Flood prediction in ungauged basins with machine learning and satellite precipitation data

Global hydrologic climate assessments posit increasing flood risk. Hydrologic forecasting is critical in both gauged and ungauged basins having implications not only for hazard assessments and the development of mitigation strategies but also for informing the design and operation of critical infrastructure. The hydrology community grapples with the need to predict floods particularly in ungauged basins where the absence of continuous and spatially representative precipitation and streamflow data are enunciated. 

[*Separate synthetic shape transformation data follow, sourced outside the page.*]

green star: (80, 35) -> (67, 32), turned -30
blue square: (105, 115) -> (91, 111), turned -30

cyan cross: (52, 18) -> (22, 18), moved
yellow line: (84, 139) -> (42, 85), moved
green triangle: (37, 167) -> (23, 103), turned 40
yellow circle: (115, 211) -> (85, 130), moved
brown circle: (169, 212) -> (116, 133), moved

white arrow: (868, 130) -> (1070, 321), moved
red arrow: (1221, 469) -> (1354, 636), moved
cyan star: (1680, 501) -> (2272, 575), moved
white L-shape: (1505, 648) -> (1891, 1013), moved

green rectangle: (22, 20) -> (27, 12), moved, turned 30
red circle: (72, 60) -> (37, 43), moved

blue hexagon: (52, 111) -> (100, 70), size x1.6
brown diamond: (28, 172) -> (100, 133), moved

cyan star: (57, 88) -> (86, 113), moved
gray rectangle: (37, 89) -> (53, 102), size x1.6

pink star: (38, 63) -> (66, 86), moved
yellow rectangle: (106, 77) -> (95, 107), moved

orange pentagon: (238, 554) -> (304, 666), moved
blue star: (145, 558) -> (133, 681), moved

Global precipitation observations from satellite constellations combined with recent advancements of hydrologic forecasting with machine-learning (ML) models, offer an attractive solution for addressing flood prediction in ungauged regions. Towards that end, in this work, we investigate a) the performance of ML flood prediction models integrated with satellite precipitation estimates and b) the transferability/applicability of ML models trained in data rich regions for flood prediction in ungauged regions. We use NASA IMERG precipitation dataset for ML-based predictions and we train the ML models for ~600 catchments from different hydroclimatic zones in Contiguous US. The performance of the ML-IMERG predictions are then evaluated for a large number of catchments (~1000) in the UK, Brazil, Chile and Australia. Predictive performance is evaluated with respect to climate and catchment characteristics in each region. Results suggest that despite the variability in the performance across regions, there is great promise on the integration of global satellite precipitation estimates with ML models for flood prediction in ungauged basins.